All modules and linear maps considered here are defined over a Cohen-Macaulay local ring of dimension \(d\) admitting a dualizing module \(D\). The notion of \(G\)-dimension of a finitely generated module was introduced by M. Auslander [in: Séminaire Algèbre commutative Paris, 1966/67, Éc. Norm. Supér. Jeunes Filles (1968)]. Foxby established a duality between two full subcategories in the category of modules and proved that the finitely generated modules in one category are precisely those of finite \(G\)-dimension [H.-B. Foxby, in: Commutative algebra, internat.
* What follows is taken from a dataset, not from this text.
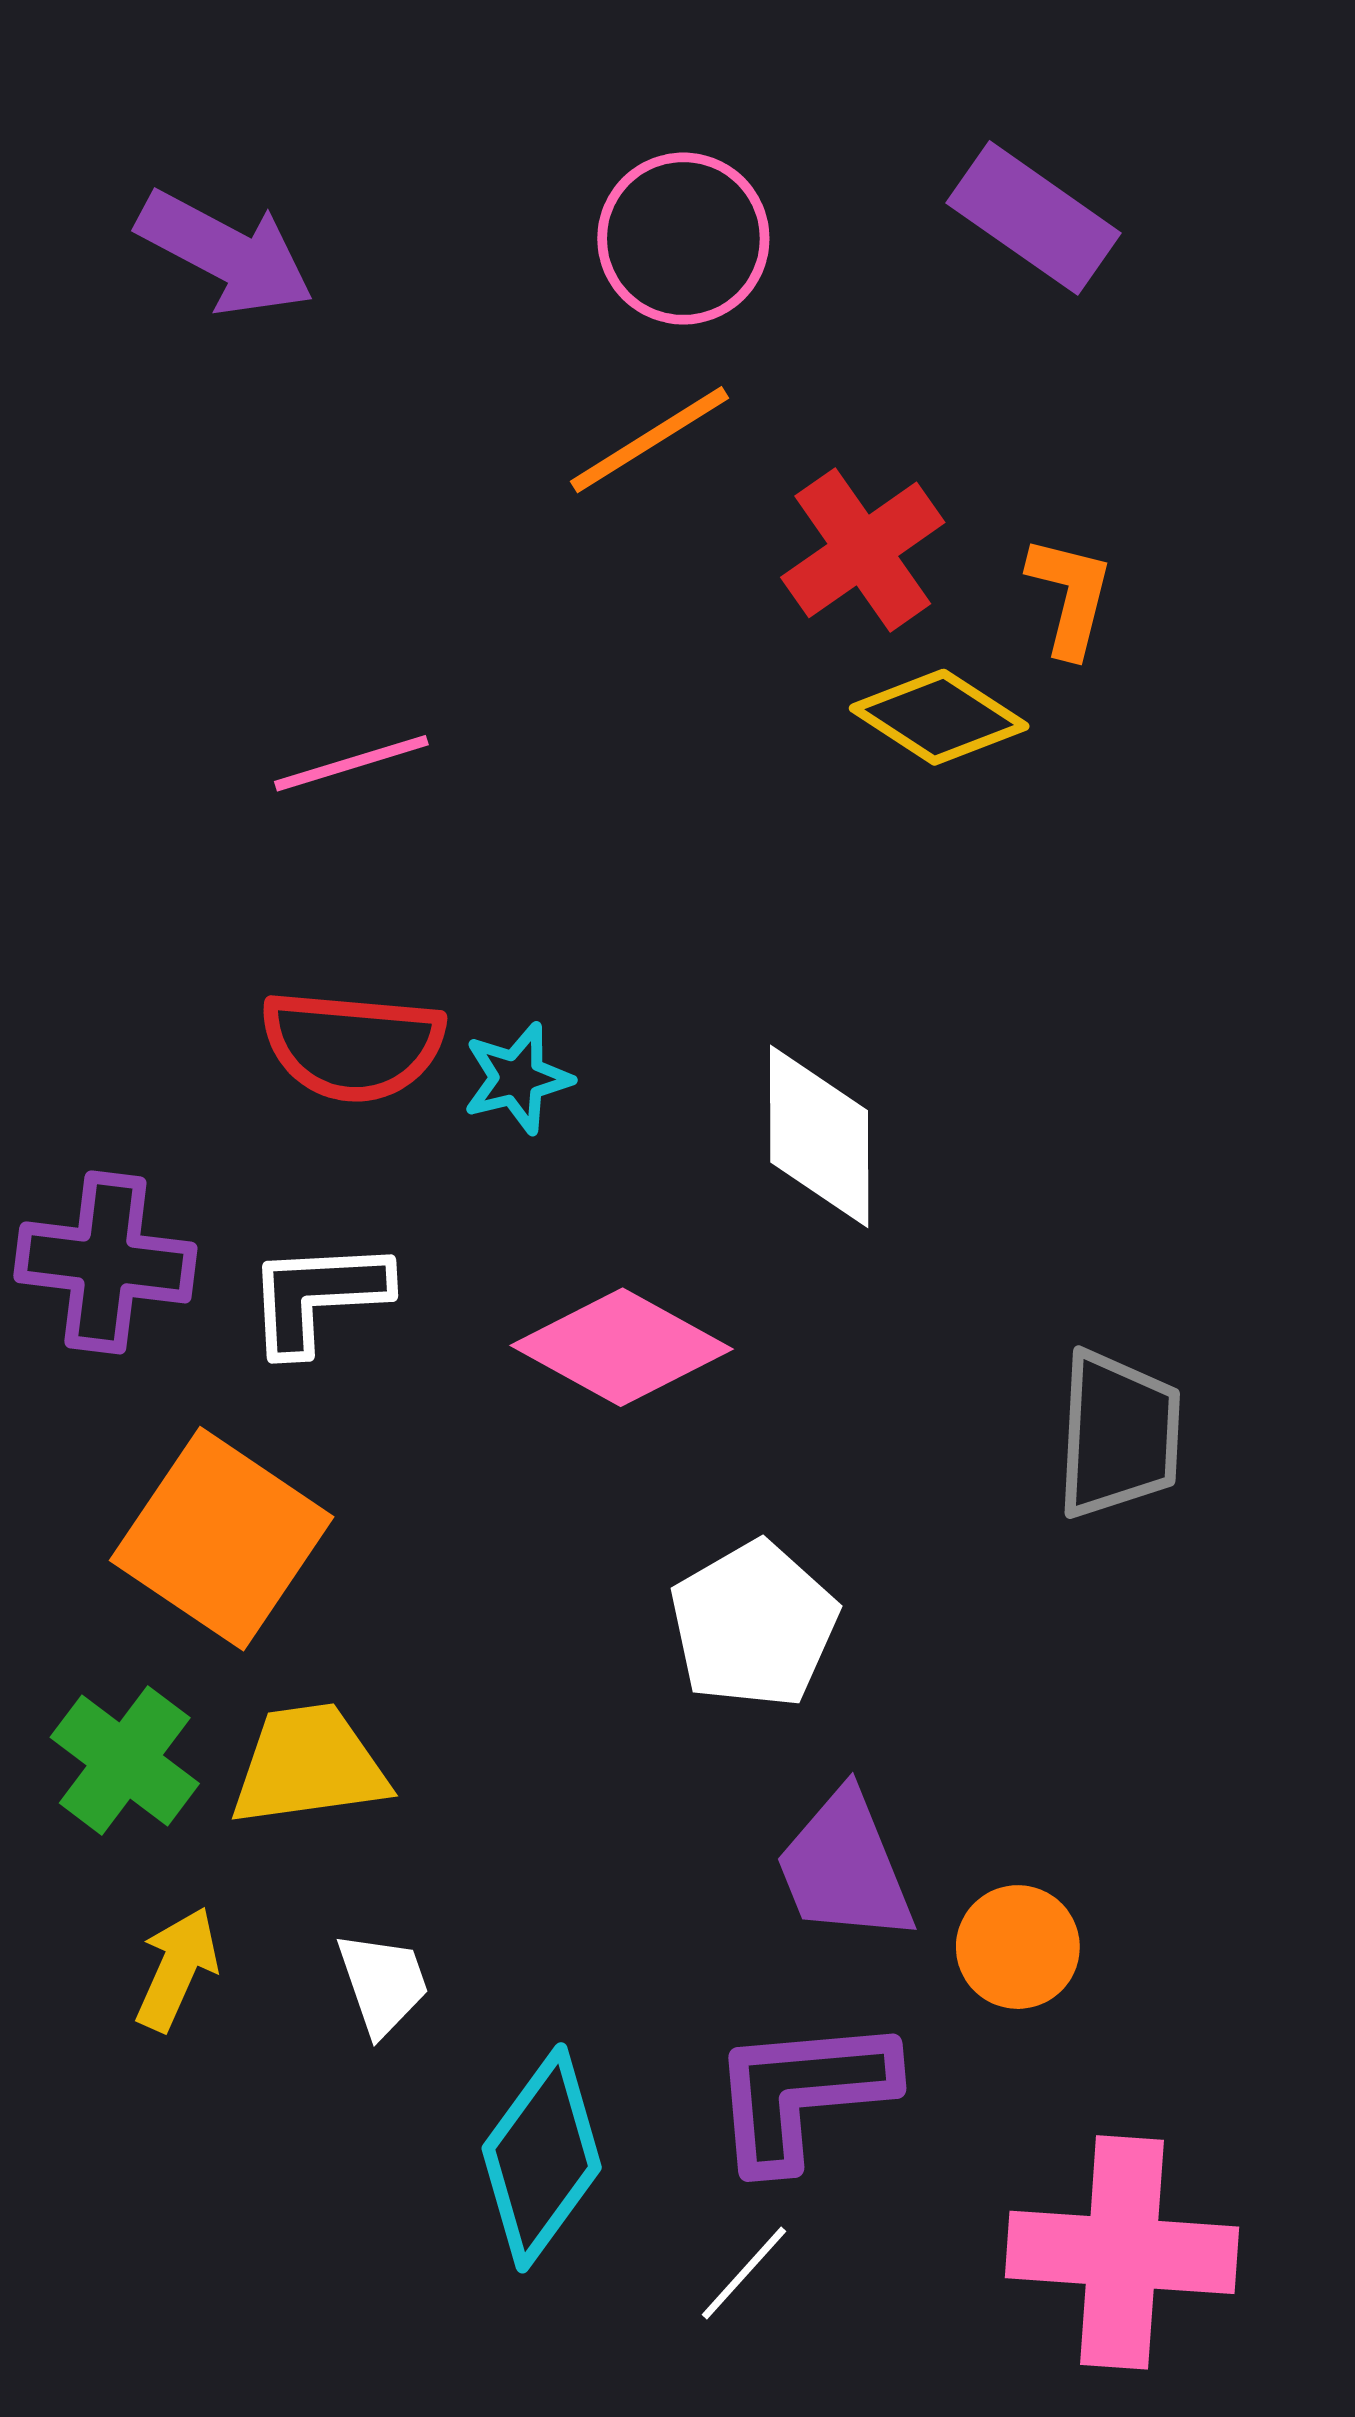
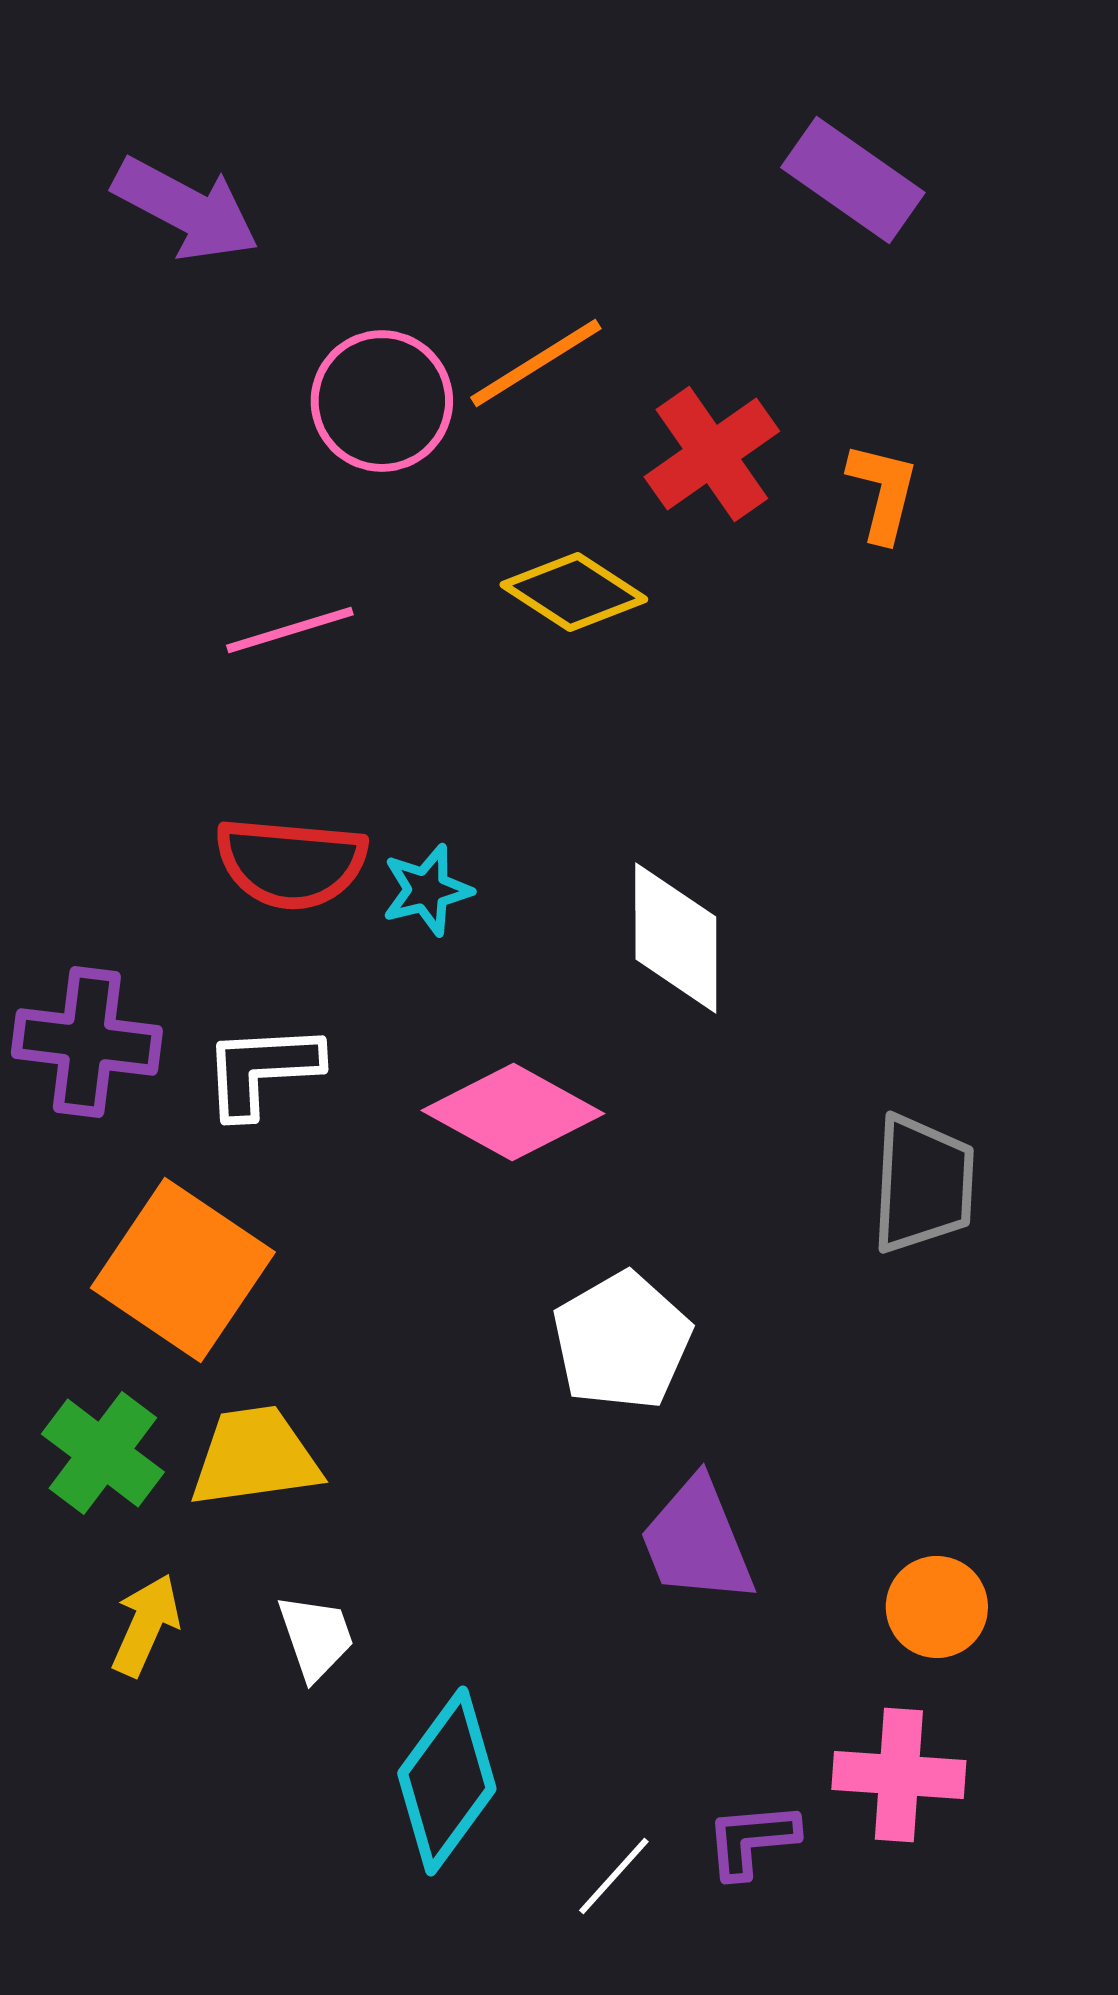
pink circle: (683, 239) -> (382, 401), moved
yellow diamond: (939, 717) -> (574, 592), moved
orange circle: (1018, 1947) -> (937, 1607), moved
purple L-shape: (802, 2092) -> (752, 1840), moved, size x0.6
pink cross: (1122, 2252) -> (899, 1775), moved, size x0.7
Conf., Vechta 1994, Vechtaer Univ.-Schnitten 13, 59-63 (1994; Zbl 0834.13014)]. The main purposes of the paper are to generalize the notion of \(G\)-dimension and to extend Foxby’s result.
A modulo \(M\) is said to be Gorenstein- \((G\)- for short) projective if there is an exact sequence \(\cdots \to P_2\to P_1 \to P_0 @>d_0>> P_{-1}\to \cdots\) of projective modules such that \(M= \text{Ker} (d_0)\) and such that \(\operatorname{Hom} (\;,P)\) leaves the sequence exact whenever \(P\) is a projective module. A module \(N\) is said to be \(G\)-injective if there is an exact sequence \(\cdots \to E^{-1} \to E^0 @>d^0>> E^1\to E^2\to \cdots\) of injective modules such that \(N=\text{Ker} (d^0)\) and such that \(\operatorname{Hom} (E,\;)\) leaves the sequence exact whenever \(E\) is an injective module. The class \({\mathcal G}_0\) is defined to consist of those modules \(M\) such that \(\text{Tor}_i (D,M)=0\) and \(\text{Ext}^i (D,D \otimes M)=0\) for all \(i\geq 1\) and such that the natural map \(M\to \operatorname{Hom} (D,D \otimes M)\) is an isomorphism. The class \({\mathcal J}_0\) consists of those \(N\) such that \(\text{Ext}^i (D,N) =0\) and \(\text{Tor}_i (D,\operatorname{Hom} (D,N))=0\) for all \(i\geq 1\) and such that \(D\otimes \operatorname{Hom} (D,N)\to N\) is an isomorphism. The functor \(D\otimes-\) from \({\mathcal G}_0\) to \({\mathcal J}_0\) gives an equivalence between these two categories, and similarly \(\operatorname{Hom} (D,\;): {\mathcal J}_0 \to {\mathcal G}_0\) is an equivalence. In section two, the “main theorems”, the authors prove are: For a module \(M\), \[ M\in {\mathcal G}_0 \Leftrightarrow G\text{-proj} \dim M< \infty \Leftrightarrow G \text{-proj} \dim M\leq d; \] and for \(N\), \[ N\in {\mathcal J}_0 \Leftrightarrow G \text{-inj} \dim N<\infty \Leftrightarrow G\text{-inj} \dim N\leq d. \] \((G\)-projective and injective dimensions are defined in the usual way.)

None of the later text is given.